Sunday, June 26, 2011

Lab accidents do happen

Ms. Hee Yeon Cho has been awarded a 2011 Graduate Fellowship by the Division of Organic Chemistry of the American Chemical Society. Hee Yeon's fellowship, sponsored by Roche, is one of only ten that the ACS awards annually nationwide "to outstanding third and fourth year graduate students in organic chemistry." In addition to supporting Hee Yeon's dissertation research, the fellowship will fund her participation in the 2011 National Organic Chemistry Symposium. Hee Yeon is a fourth-year graduate student with Professors Lawrence Scott and James Morken. Her research is focused on borylative multicomponent coupling reactions and on novel chemistry of aromatic hydrocarbons.

"Student injured in Boston College chemical accident"


Ben Wolford and Vivian Yee

June 25th, 2011

A Boston College chemistry student was injured when a beaker exploded during an experiment this morning, cutting her face and forcing the evacuation of Merkert Chemistry Center, officials said.

The student was working alone in the lab with a small amount of thionyl chloride -- a substance commonly used in organic chemistry experiments -- when it reacted violently, according to fire department spokesman Steve MacDonald.

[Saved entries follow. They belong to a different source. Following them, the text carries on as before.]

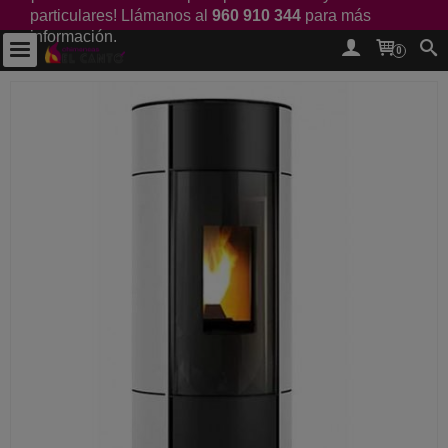
particulares! Llámanos al
960 910 344
para más
información.
0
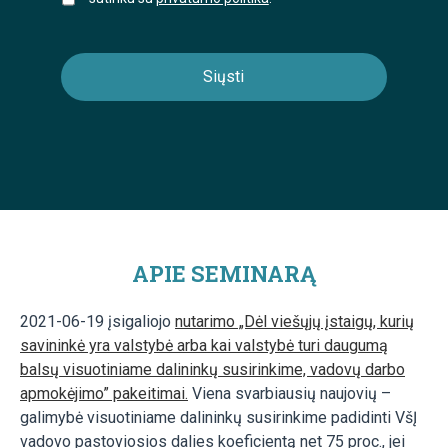
APIE SEMINARĄ
2021-06-19 įsigaliojo
nutarimo „Dėl viešųjų įstaigų, kurių
savininkė yra valstybė arba kai valstybė turi daugumą
balsų visuotiniame dalininkų susirinkime, vadovų darbo
apmokėjimo” pakeitimai.
Viena svarbiausių naujovių –
galimybė visuotiniame dalininkų susirinkime padidinti VšĮ
vadovo pastoviosios dalies koeficientą net 75 proc., jei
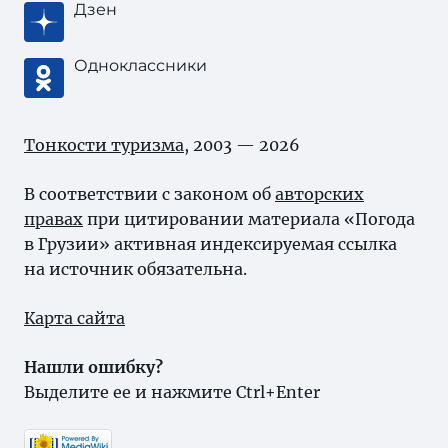
Дзен
Одноклассники
Тонкости туризма
, 2003 — 2026
В соответствии с законом об
авторских
правах
при цитировании материала «Погода
в Грузии» активная индексируемая ссылка
на источник обязательна.
Карта сайта
Нашли ошибку?
Выделите ее и нажмите Ctrl+Enter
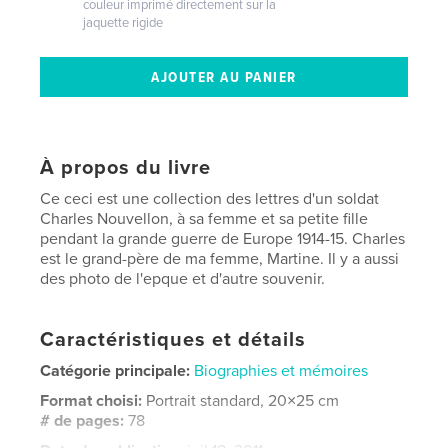
couleur imprimé directement sur la
jaquette rigide
À propos du livre
Ce ceci est une collection des lettres d'un soldat
Charles Nouvellon, à sa femme et sa petite fille
pendant la grande guerre de Europe 1914-15. Charles
est le grand-père de ma femme, Martine. Il y a aussi
des photo de l'epque et d'autre souvenir.
Caractéristiques et détails
Catégorie principale:
Biographies et mémoires
Format choisi:
Portrait standard, 20×25 cm
# de pages:
78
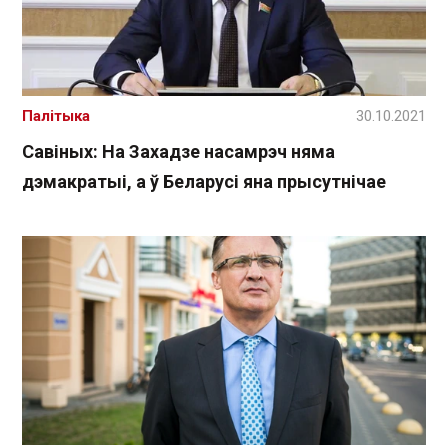
Палітыка
30.10.2021
Савіных: На Захадзе насамрэч няма
дэмакратыі, а ў Беларусі яна прысутнічае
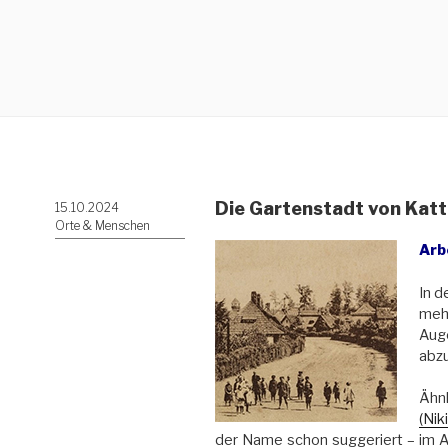
Die Gartenstadt von Kat
Veröffentlicht
15.10.2024
am
Orte & Menschen
Arb
In d
meh
Auge
abzu
Ä
(Nik
der Name schon suggeriert – im 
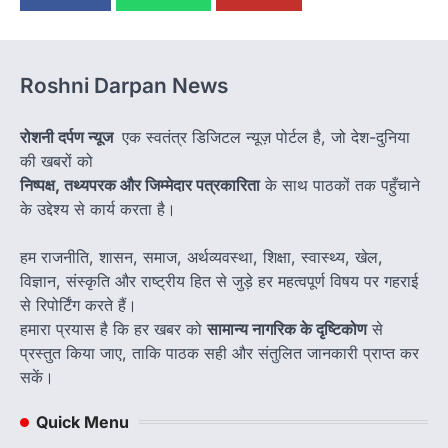
Roshni Darpan News
रोशनी दर्पण न्यूज
एक स्वतंत्र डिजिटल न्यूज़ पोर्टल है, जो देश-दुनिया
की खबरों को
निष्पक्ष, तथ्यपरक और जिम्मेदार पत्रकारिता
के साथ पाठकों तक पहुँचाने
के उद्देश्य से कार्य करता है।
हम राजनीति, शासन, समाज, अर्थव्यवस्था, शिक्षा, स्वास्थ्य, खेल,
विज्ञान, संस्कृति और राष्ट्रीय हित से जुड़े हर महत्वपूर्ण विषय पर गहराई
से रिपोर्टिंग करते हैं।
हमारा प्रयास है कि हर खबर को
सामान्य नागरिक के दृष्टिकोण
से
प्रस्तुत किया जाए, ताकि पाठक सही और संतुलित जानकारी प्राप्त कर
सकें।
Quick Menu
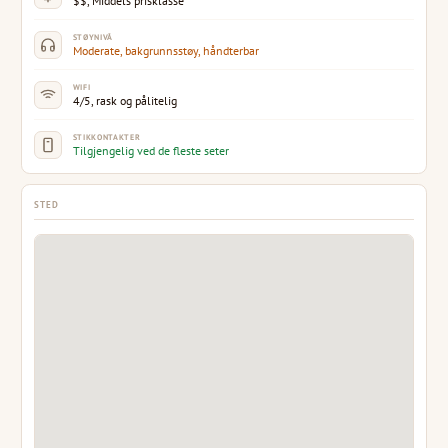
$$, Middels prisklasse
STØYNIVÅ
Moderate, bakgrunnsstøy, håndterbar
WIFI
4/5, rask og pålitelig
STIKKONTAKTER
Tilgjengelig ved de fleste seter
STED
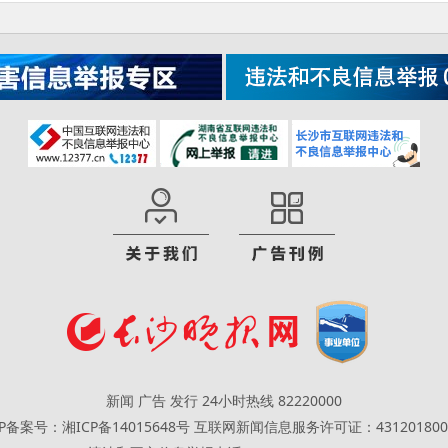
新闻 广告 发行 24小时热线 82220000
CP备案号：湘ICP备14015648号
互联网新闻信息服务许可证：431201800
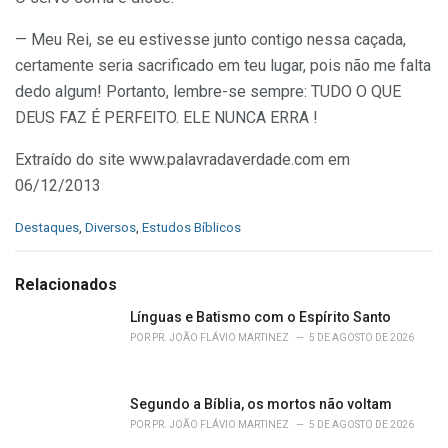
— Meu Rei, se eu estivesse junto contigo nessa caçada,
certamente seria sacrificado em teu lugar, pois não me falta
dedo algum! Portanto, lembre-se sempre: TUDO O QUE
DEUS FAZ É PERFEITO. ELE NUNCA ERRA !
Extraído do site www.palavradaverdade.com em
06/12/2013
C
Destaques
,
Diversos
,
Estudos Bíblicos
a
t
e
Relacionados
g
o
Línguas e Batismo com o Espírito Santo
r
POR
PR. JOÃO FLÁVIO MARTINEZ
5 DE AGOSTO DE 2026
i
e
s
Segundo a Bíblia, os mortos não voltam
:
POR
PR. JOÃO FLÁVIO MARTINEZ
5 DE AGOSTO DE 2026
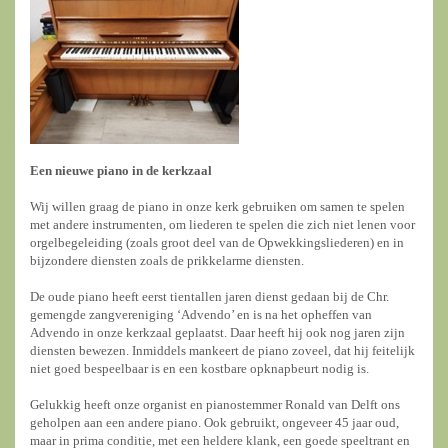
Een nieuwe piano in de kerkzaal
Wij willen graag de piano in onze kerk gebruiken om samen te spelen
met andere instrumenten, om liederen te spelen die zich niet lenen voor
orgelbegeleiding (zoals groot deel van de Opwekkingsliederen) en in
bijzondere diensten zoals de prikkelarme diensten.
De oude piano heeft eerst tientallen jaren dienst gedaan bij de Chr.
gemengde zangvereniging ‘Advendo’ en is na het opheffen van
Advendo in onze kerkzaal geplaatst. Daar heeft hij ook nog jaren zijn
diensten bewezen. Inmiddels mankeert de piano zoveel, dat hij feitelijk
niet goed bespeelbaar is en een kostbare opknapbeurt nodig is.
Gelukkig heeft onze organist en pianostemmer Ronald van Delft ons
geholpen aan een andere piano. Ook gebruikt, ongeveer 45 jaar oud,
maar in prima conditie, met een heldere klank, een goede speeltrant en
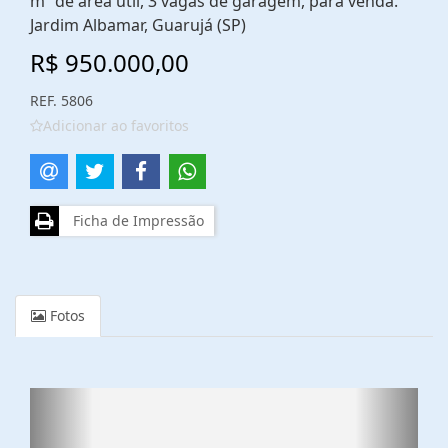
m² de área útil, 3 vagas de garagem, para venda.
Jardim Albamar, Guarujá (SP)
R$ 950.000,00
REF. 5806
Adicionar ao favoritos
Ficha de Impressão
Fotos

The student, Hee Yeon Cho, received cuts on her face and minor burns on her hands, he said.

Boston College spokesman Jack Dunn said Cho, who recently finished her fourth year in the doctoral program, subsequently left the lab to take care of the cuts while fellow graduate students notified Boston College police. The university then notified the Boston fire department.

“This was a minor chemical reaction that caused the beaker she was using to break,” Dunn said.

Fire crews and a hazmat team responded to a call at 10:47 a.m., but cleared the scene by 1 p.m., MacDonald said. Throughout the early afternoon, some responders’ vehicles remained at the lab at 2609 Beacon St. in Brighton, but people were allowed in and out of the building.

After going through a series of showers in a mobile decontamination unit, Cho was taken to St. Elizabeth’s Medical Center, where she was treated for injuries that do not appear life-threatening, MacDonald said. No one else was injured, Dunn said.

After the beaker ruptured, Cho put a paper towel over the cut on her cheek and then drove herself home, said Chris Schuster, 25, a graduate chemistry student at the scene.

Her return home complicated the cleanup effort: Crews also had to decontaminate her car and her apartment in Brighton, MacDonald said.

“It was more challenging because the student left,” he said.

A chemistry professor came to the lab and determined responders should dilute the thionyl chloride with “large amounts of water,” MacDonald said, and Boston College brought in a cleaning company.

It is still unclear what caused the reaction, he said.

Thionyl chloride reacts strongly with moisture and can be dangerous to humans if vapors are inhaled, said Lawrence Scott, Cho’s professor. The chemical can be used to make mustard gas and nerve toxins.

“Honestly, I think she was probably never expecting this to happen. This seems like a somewhat standard procedure,” Schuster said regarding the experiment.

Schuster said chemistry students at Boston College are required to take a lab safety training course. While it is uncommon for students to work alone, the department’s guidelines for lab safety do not forbid it, according to a document posted online by the Boston College Office of Environmental Health and Safety.

Still, researchers are warned not to work with hazardous or potentially explosive compounds by themselves, said Kai Hong, 26, another chemistry graduate student who was going to the building this afternoon.

Dunn said that to his knowledge, Cho, whom he called a “skilled researcher,” did not violate any safety procedures.